---------- Provided data ----------
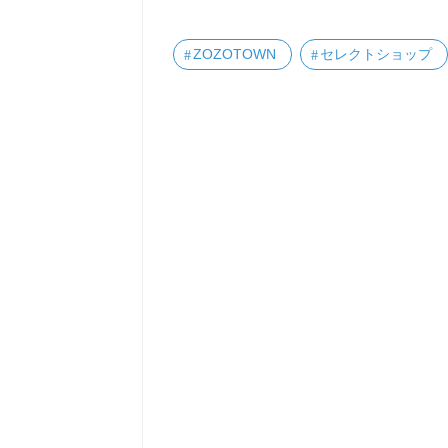
ZOZOTOWN
セレクトショップ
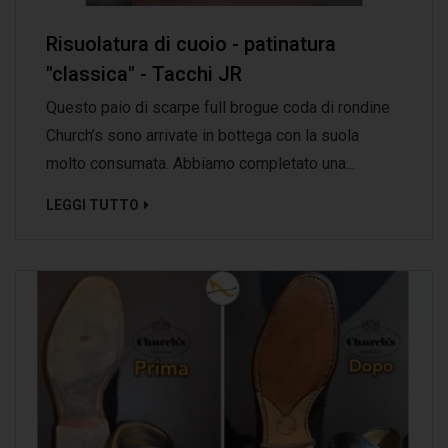
Risuolatura di cuoio - patinatura
"classica" - Tacchi JR
Questo paio di scarpe full brogue coda di rondine
Church’s sono arrivate in bottega con la suola
molto consumata. Abbiamo completato una...
LEGGI TUTTO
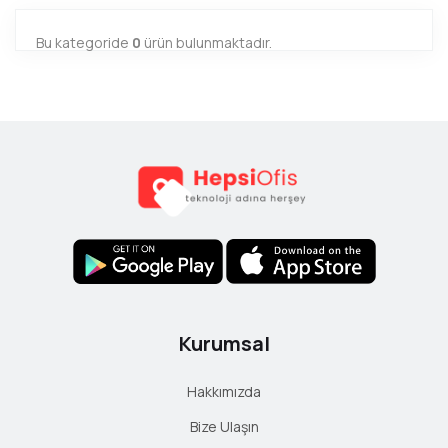
Bu kategoride
0
ürün bulunmaktadır.
Kurumsal
Hakkımızda
Bize Ulaşın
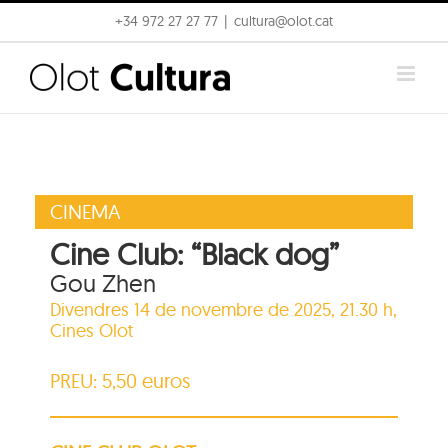
Skip
+34 972 27 27 77
|
cultura@olot.cat
to
content
CINEMA
Cine Club: “Black dog”
Gou Zhen
Divendres 14 de novembre de 2025, 21.30 h,
Cines Olot
PREU: 5,50 euros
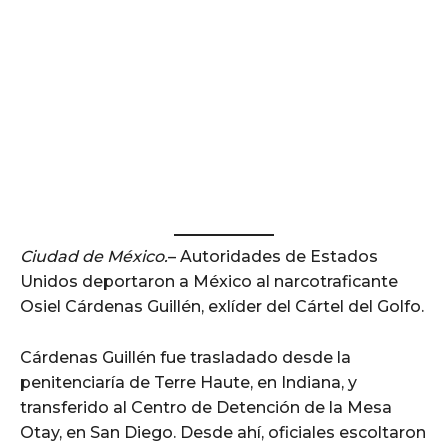
Ciudad de México.
– Autoridades de Estados
Unidos deportaron a México al narcotraficante
Osiel Cárdenas Guillén, exlíder del Cártel del Golfo.
Cárdenas Guillén fue trasladado desde la
penitenciaría de Terre Haute, en Indiana, y
transferido al Centro de Detención de la Mesa
Otay, en San Diego. Desde ahí, oficiales escoltaron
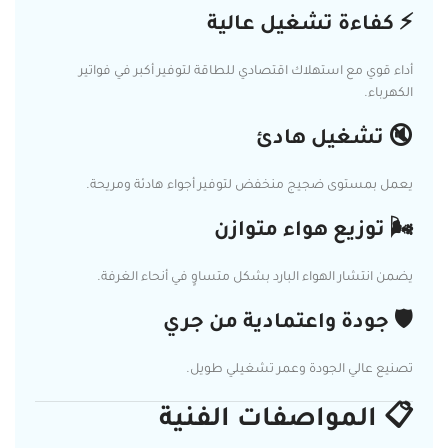
⚡ كفاءة تشغيل عالية
أداء قوي مع استهلاك اقتصادي للطاقة لتوفير أكبر في فواتير
الكهرباء.
🔇 تشغيل هادئ
يعمل بمستوى ضجيج منخفض لتوفير أجواء هادئة ومريحة.
🌬️ توزيع هواء متوازن
يضمن انتشار الهواء البارد بشكل متساوٍ في أنحاء الغرفة.
🛡️ جودة واعتمادية من جري
تصنيع عالي الجودة وعمر تشغيلي طويل.
📋 المواصفات الفنية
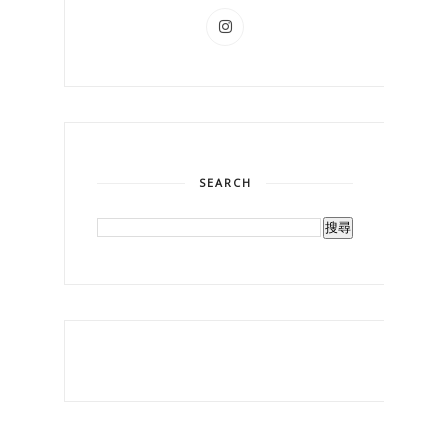
SEARCH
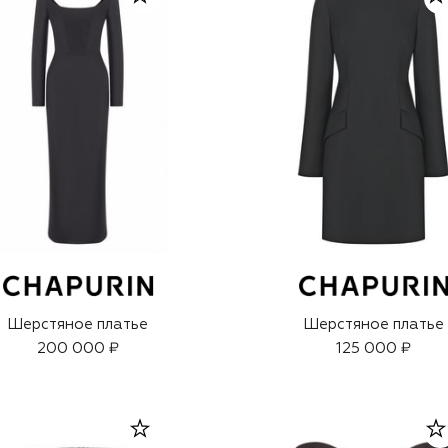
Шерстяное платье
Шерстяное платье
200 000 ₽
125 000 ₽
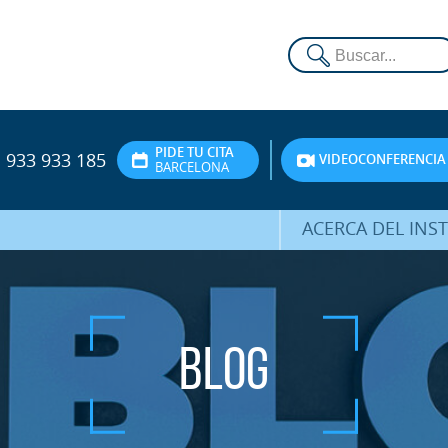
PIDE TU CITA
933 933 185
VIDEOCONFERENCIA
BARCELONA
ACERCA DEL INS
DR. HERNÁNDEZ 
EQUIPO
ATENCIÓN PERSON
Blog
UNIDAD DE ACOMPA
PSICOLÓGI
SERVICIOS INTERN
----------
> Problem
Write out the lines of the material from the one containing "يعمل بمستوى ضجيج" through the last, exactly and only those. Leave every picture out.

> Answer box
يعمل بمستوى ضجيج منخفض لتوفير أجواء هادئة ومريحة.
🌬️ توزيع هواء متوازن
يضمن انتشار الهواء البارد بشكل متساوٍ في أنحاء الغرفة.
🛡️ جودة واعتمادية من جري
تصنيع عالي الجودة وعمر تشغيلي طويل.
📋 المواصفات الفنية
SEARCH
Шерстяное платье
Шерстяное платье
200 000 ₽
125 000 ₽
PIDE TU CITA
933 933 185
VIDEOCONFERENCIA
BARCELONA
ACERCA DEL INS
DR. HERNÁNDEZ 
EQUIPO
ATENCIÓN PERSON
Blog
UNIDAD DE ACOMPA
PSICOLÓGI
SERVICIOS INTERN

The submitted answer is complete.